HT is most often prescribed in the form of pills, injections, vaginal rings or patches placed on the skin. Estrogen creams and tablets used in the vagina can help treat dryness but do not work well with other symptoms.
Like any treatment, Hormone Therapy carries risks. In women with a uterus, using estrogen alone can increase the risk of endometrial cancer because estrogen causes the lining of the uterus to grow. Taking progestin along with estrogen will help reduce the risk of uterine problems. The drawback of using progestin is that menopausal women may start bleeding again. Although bleeding may occur only for a short time, man women don’t want to go through having periods again.

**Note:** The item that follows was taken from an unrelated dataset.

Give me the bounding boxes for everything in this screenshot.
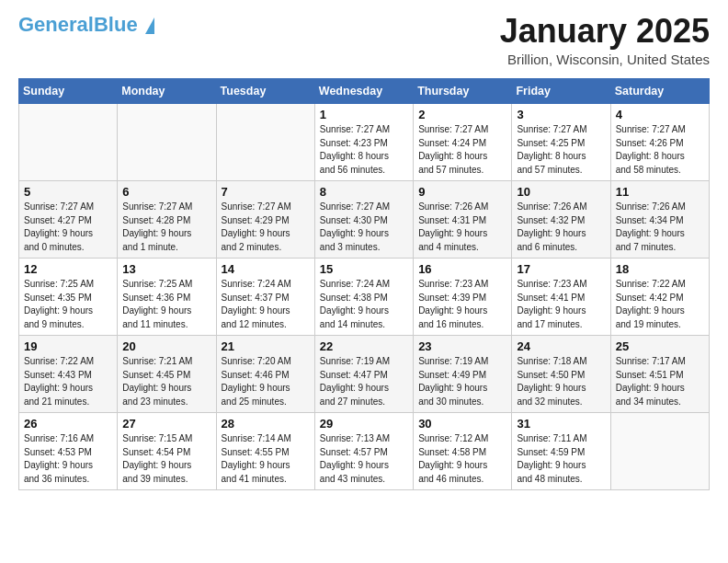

There is an increased risk of breast cancer in women who use combined (estrogen and progestin) HT. The increased risk appears to be small, but increases depending on how long a woman takes HT. HT also modestly increases the risk of a heart attack, stroke and blood clots.
Nearly half of all U.S. women over the age of 40 report problems sleeping. In fact, women in midlife report problems sleeping as often as they do with weight gain. Midlife and menopausal women sleep less, report insomnia, and seek help more often than premenopausal women. It’s important to distinguish if the sleep problem is due to menopause or a primary sleep disorder that does not involve menopause symptoms. Sleep apnea is commonly diagnosed in midlife and results in poor sleep quality. The diagnosis of sleep apnea is made through a sleep study.

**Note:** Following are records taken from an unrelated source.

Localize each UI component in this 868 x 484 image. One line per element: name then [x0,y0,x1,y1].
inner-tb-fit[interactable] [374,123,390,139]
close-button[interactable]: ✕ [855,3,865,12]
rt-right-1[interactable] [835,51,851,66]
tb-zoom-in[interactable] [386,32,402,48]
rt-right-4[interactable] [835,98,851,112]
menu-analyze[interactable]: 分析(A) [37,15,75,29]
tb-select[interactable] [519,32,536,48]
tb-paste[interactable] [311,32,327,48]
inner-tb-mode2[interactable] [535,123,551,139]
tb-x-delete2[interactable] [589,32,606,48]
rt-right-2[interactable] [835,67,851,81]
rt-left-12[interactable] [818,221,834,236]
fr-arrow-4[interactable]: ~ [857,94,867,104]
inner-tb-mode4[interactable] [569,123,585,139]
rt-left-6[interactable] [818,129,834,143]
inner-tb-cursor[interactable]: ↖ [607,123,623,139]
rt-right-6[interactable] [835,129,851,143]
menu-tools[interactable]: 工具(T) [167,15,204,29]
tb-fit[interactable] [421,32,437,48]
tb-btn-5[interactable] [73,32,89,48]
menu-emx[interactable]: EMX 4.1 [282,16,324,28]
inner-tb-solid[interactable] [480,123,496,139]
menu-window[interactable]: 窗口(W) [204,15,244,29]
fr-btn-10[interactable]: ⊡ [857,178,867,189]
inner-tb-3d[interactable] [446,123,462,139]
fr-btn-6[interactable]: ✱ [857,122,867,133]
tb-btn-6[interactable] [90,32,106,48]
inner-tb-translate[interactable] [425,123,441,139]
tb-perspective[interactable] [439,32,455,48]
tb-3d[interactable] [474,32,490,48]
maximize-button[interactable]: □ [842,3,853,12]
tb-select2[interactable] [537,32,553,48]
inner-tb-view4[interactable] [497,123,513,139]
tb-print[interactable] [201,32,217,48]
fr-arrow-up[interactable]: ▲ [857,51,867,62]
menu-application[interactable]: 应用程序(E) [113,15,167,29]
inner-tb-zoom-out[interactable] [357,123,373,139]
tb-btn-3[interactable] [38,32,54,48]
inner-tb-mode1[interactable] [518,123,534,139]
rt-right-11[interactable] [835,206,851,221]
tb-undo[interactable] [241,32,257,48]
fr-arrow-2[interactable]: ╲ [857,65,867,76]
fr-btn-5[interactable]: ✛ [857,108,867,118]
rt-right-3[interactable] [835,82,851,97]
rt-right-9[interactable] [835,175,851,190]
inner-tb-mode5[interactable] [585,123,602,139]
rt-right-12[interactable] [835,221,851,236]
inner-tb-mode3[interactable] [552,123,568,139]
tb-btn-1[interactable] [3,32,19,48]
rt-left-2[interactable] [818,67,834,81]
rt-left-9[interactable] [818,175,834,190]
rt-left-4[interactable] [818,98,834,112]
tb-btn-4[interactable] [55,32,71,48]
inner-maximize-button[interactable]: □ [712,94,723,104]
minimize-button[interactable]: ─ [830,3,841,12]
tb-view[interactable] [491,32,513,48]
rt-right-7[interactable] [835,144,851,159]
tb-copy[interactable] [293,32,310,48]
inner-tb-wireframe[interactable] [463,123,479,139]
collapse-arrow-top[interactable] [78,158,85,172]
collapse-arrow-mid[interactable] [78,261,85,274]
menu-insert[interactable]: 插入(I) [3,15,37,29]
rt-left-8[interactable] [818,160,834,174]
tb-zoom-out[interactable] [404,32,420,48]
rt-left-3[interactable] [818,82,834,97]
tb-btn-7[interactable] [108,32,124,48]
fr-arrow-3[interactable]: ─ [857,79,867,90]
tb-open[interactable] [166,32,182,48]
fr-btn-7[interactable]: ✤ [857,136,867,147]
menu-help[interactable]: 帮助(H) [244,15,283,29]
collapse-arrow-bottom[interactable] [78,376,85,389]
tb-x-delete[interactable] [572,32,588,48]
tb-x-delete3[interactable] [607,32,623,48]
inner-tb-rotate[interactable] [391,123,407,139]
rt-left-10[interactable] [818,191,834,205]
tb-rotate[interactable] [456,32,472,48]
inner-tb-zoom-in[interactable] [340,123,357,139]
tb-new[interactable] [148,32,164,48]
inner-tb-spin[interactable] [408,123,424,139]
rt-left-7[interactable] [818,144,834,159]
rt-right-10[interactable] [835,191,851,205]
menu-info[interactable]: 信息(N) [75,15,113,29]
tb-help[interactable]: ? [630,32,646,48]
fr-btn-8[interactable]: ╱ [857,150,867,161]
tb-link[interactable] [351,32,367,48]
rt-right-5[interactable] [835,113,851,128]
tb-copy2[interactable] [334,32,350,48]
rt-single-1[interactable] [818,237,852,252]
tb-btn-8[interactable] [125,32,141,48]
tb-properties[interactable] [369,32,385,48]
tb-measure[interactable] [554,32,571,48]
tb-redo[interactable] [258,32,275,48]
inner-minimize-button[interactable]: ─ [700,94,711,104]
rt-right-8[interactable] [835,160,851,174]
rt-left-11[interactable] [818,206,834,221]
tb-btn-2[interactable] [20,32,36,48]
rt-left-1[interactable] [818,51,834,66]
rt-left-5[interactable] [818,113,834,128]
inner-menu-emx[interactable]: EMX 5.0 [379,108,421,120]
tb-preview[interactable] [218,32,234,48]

While menopause does not cause sleeping problems, symptoms of menopause certainly do! Hot flashes occur more often at night and result in disrupted sleep/problems getting back to sleep. Anxiety is another menopausal symptom that widely affects women at midlife who are often juggling a lot of responsibilities between raising children and caring for aging parents.

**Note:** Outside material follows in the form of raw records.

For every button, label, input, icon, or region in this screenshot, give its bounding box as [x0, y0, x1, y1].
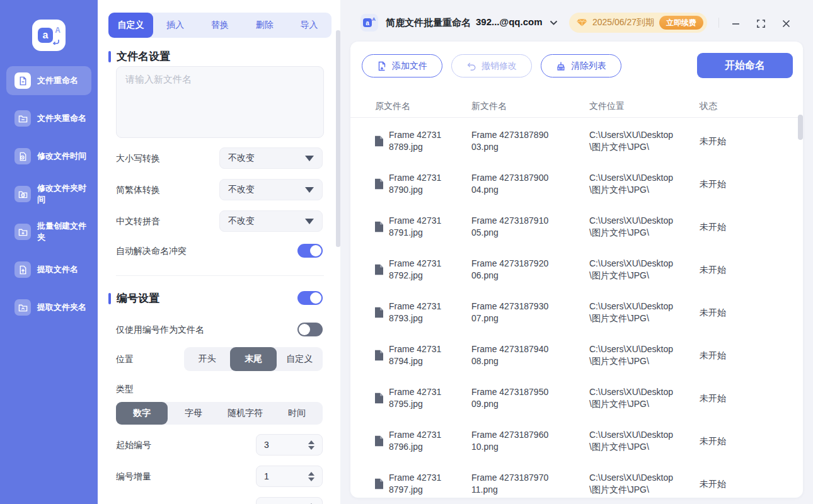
type-segment[interactable]: 时间	[271, 402, 323, 425]
status-text: 未开始	[700, 435, 726, 447]
file-icon	[374, 222, 383, 232]
sidebar-item-extract-filenames[interactable]: 提取文件名	[6, 255, 91, 284]
table-row[interactable]: Frame 427318795.jpg Frame 427318795009.p…	[350, 377, 803, 420]
old-filename: Frame 427318789.jpg	[389, 129, 443, 153]
minimize-button[interactable]	[727, 15, 744, 32]
settings-tab[interactable]: 删除	[242, 13, 287, 38]
position-segment[interactable]: 自定义	[277, 347, 323, 371]
start-number-input[interactable]: 3	[256, 434, 323, 455]
increment-input[interactable]: 1	[256, 466, 323, 487]
minimize-icon	[731, 19, 741, 28]
position-segment[interactable]: 开头	[184, 347, 230, 371]
file-location: C:\Users\XU\Desktop\图片文件\JPG\	[589, 429, 675, 453]
sidebar-item-file-rename[interactable]: 文件重命名	[6, 66, 91, 95]
status-text: 未开始	[700, 478, 726, 490]
pinyin-convert-select[interactable]: 不改变	[219, 210, 323, 232]
close-button[interactable]	[778, 15, 794, 32]
button-label: 撤销修改	[481, 60, 517, 72]
toggle-knob	[299, 324, 310, 335]
sidebar-item-extract-foldernames[interactable]: 提取文件夹名	[6, 293, 91, 322]
old-filename: Frame 427318793.jpg	[389, 301, 443, 324]
clear-list-button[interactable]: 清除列表	[541, 54, 621, 77]
position-label: 位置	[116, 354, 134, 365]
gem-icon	[577, 18, 587, 27]
file-icon	[374, 479, 383, 490]
file-icon	[374, 307, 383, 318]
button-label: 清除列表	[571, 60, 606, 72]
spinner-control[interactable]	[308, 472, 314, 481]
sidebar-item-folder-time[interactable]: 修改文件夹时间	[6, 180, 91, 209]
caret-down-icon	[305, 187, 314, 193]
settings-panel: 自定义插入替换删除导入 文件名设置 大小写转换 不改变 简繁体转换 不改变 中文…	[98, 0, 340, 504]
sidebar-item-create-folders[interactable]: 批量创建文件夹	[6, 217, 91, 246]
app-mini-logo: a A	[360, 14, 378, 32]
sidebar-item-folder-rename[interactable]: 文件夹重命名	[6, 104, 91, 133]
old-filename: Frame 427318794.jpg	[389, 343, 443, 367]
column-header: 状态	[700, 94, 717, 118]
table-row[interactable]: Frame 427318796.jpg Frame 427318796010.p…	[350, 420, 803, 462]
settings-tabbar: 自定义插入替换删除导入	[108, 13, 332, 38]
sidebar-item-file-time[interactable]: 修改文件时间	[6, 142, 91, 171]
renew-button[interactable]: 立即续费	[659, 16, 703, 30]
file-location: C:\Users\XU\Desktop\图片文件\JPG\	[589, 215, 675, 239]
table-row[interactable]: Frame 427318793.jpg Frame 427318793007.p…	[350, 291, 803, 334]
sidebar-item-label: 修改文件夹时间	[37, 183, 91, 205]
conflict-toggle[interactable]	[297, 244, 323, 258]
maximize-button[interactable]	[752, 15, 769, 32]
toggle-knob	[310, 245, 321, 256]
spin-down-icon	[308, 446, 314, 450]
table-scrollbar-thumb[interactable]	[798, 115, 803, 140]
sidebar-item-label: 修改文件时间	[37, 151, 86, 162]
settings-tab[interactable]: 插入	[153, 13, 198, 38]
type-segmented-control: 数字字母随机字符时间	[116, 402, 323, 425]
position-segment[interactable]: 末尾	[230, 347, 276, 371]
settings-tab[interactable]: 替换	[198, 13, 243, 38]
status-text: 未开始	[700, 392, 726, 404]
sidebar-item-label: 文件夹重命名	[37, 113, 86, 124]
status-text: 未开始	[700, 350, 726, 362]
file-location: C:\Users\XU\Desktop\图片文件\JPG\	[589, 386, 675, 410]
file-icon	[374, 265, 383, 275]
type-segment[interactable]: 数字	[116, 402, 168, 425]
sidebar-item-label: 文件重命名	[37, 75, 78, 86]
settings-scrollbar-thumb[interactable]	[336, 30, 340, 247]
undo-button[interactable]: 撤销修改	[451, 54, 532, 77]
case-convert-select[interactable]: 不改变	[219, 147, 323, 169]
settings-tab[interactable]: 导入	[287, 13, 332, 38]
table-row[interactable]: Frame 427318789.jpg Frame 427318789003.p…	[350, 120, 803, 163]
conflict-toggle-label: 自动解决命名冲突	[116, 246, 187, 257]
only-number-toggle[interactable]	[297, 323, 323, 336]
status-text: 未开始	[700, 178, 726, 190]
undo-icon	[466, 61, 476, 71]
file-location: C:\Users\XU\Desktop\图片文件\JPG\	[589, 172, 675, 196]
numbering-toggle[interactable]	[297, 291, 323, 305]
start-rename-button[interactable]: 开始命名	[697, 53, 793, 78]
settings-tab[interactable]: 自定义	[108, 13, 153, 38]
spin-down-icon	[308, 478, 314, 481]
table-row[interactable]: Frame 427318797.jpg Frame 427318797011.p…	[350, 462, 803, 498]
file-icon	[374, 179, 383, 190]
type-segment[interactable]: 字母	[168, 402, 219, 425]
table-row[interactable]: Frame 427318792.jpg Frame 427318792006.p…	[350, 248, 803, 291]
start-number-label: 起始编号	[116, 440, 151, 451]
increment-label: 编号增量	[116, 471, 151, 483]
table-row[interactable]: Frame 427318790.jpg Frame 427318790004.p…	[350, 163, 803, 205]
select-value: 不改变	[228, 215, 255, 227]
spin-up-icon	[308, 440, 314, 444]
simplified-traditional-select[interactable]: 不改变	[219, 179, 323, 200]
partial-number-input[interactable]	[256, 497, 323, 504]
type-segment[interactable]: 随机字符	[219, 402, 271, 425]
filename-section-title: 文件名设置	[108, 49, 170, 64]
account-dropdown[interactable]: 392...@qq.com	[476, 16, 543, 27]
status-text: 未开始	[700, 221, 726, 233]
case-convert-label: 大小写转换	[116, 153, 160, 164]
new-filename: Frame 427318796010.png	[471, 429, 550, 453]
spinner-control[interactable]	[308, 440, 314, 450]
chevron-down-icon[interactable]	[550, 20, 558, 26]
add-files-button[interactable]: 添加文件	[362, 54, 442, 77]
logo-A-glyph: A	[372, 16, 376, 22]
table-row[interactable]: Frame 427318791.jpg Frame 427318791005.p…	[350, 205, 803, 248]
folder-time-icon	[14, 186, 31, 202]
table-row[interactable]: Frame 427318794.jpg Frame 427318794008.p…	[350, 334, 803, 377]
new-filename-input[interactable]	[116, 66, 324, 138]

What can be done for sleep problems? Treating hot flashes for some women is all that is needed. If mood swings, depression or anxiety are part of the woman’s history, vitamin B or magnesium helps some as do other prescription medications. Nonprescription and prescription remedies exist but are not part of a good long-term care plan. If you increasingly rely on medicines such as Tylenol Pm or Rozarem to get a good night’s sleep, you should see your healthcare provider.
As your estrogen levels decrease, changes take place in the vagina. Over time, the vaginal lining gets thin, dryer and less flexible. Some women have vaginal burning and itching. The vagina also takes longer to become moist during sex. This may cause pain during sex. Vaginal infections also may occur more often.

The decrease in estrogen may thin the lining of the urinary tract and weaken supporting tissues. This can cause women to urinate more often. Also, the bladder may become more prone to infection. When the tissues get weak, some women may leak when they sneeze cough or laugh. This is known as stress incontinence. Some women get this problem even before perimenopause because their tissues have been stretched by childbirth. If you notice a loss of bladder control, tell your doctor. It often can be treated.
A small amount of bone loss after age 35 years is normal in all women and men. It usually does not cause any problems. However, bone loss that happens too fast can result in osteoporosis. Osteoporosis causes bones to become too thin, which can result in a break and disability.

Hormone Therapy can slow or stop bone loss. For women who cannot take estrogen, there are other medications that may help. Calcitonin is one that slows bone loss. A group of medicines called biophosphonates have been shown to increase bone density and reduce fractures.

To prevent osteoporosis, you should focus on building and keeping as much bone as you can before menopause. You can do that by getting plenty of calcium and exercise.

Before menopause, you need about 1,000 mg of calcium per day. After menopause, you need, 500 mg per day. Milk fortified with vitamin D is a good source as well as yogurt, cheese, ice cream, seafood and vegetables. Vitamin D helps the body absorb calcium. A woman should take the recommended daily amount of vitamin D, which is 400-800 international units.

Regular weight-bearing exercise is best to strengthen bones and slow bone loss. Brisk walking is good. So is aerobic dancing, stair stepping, tennis and running. Lifting weights also improves bone strength.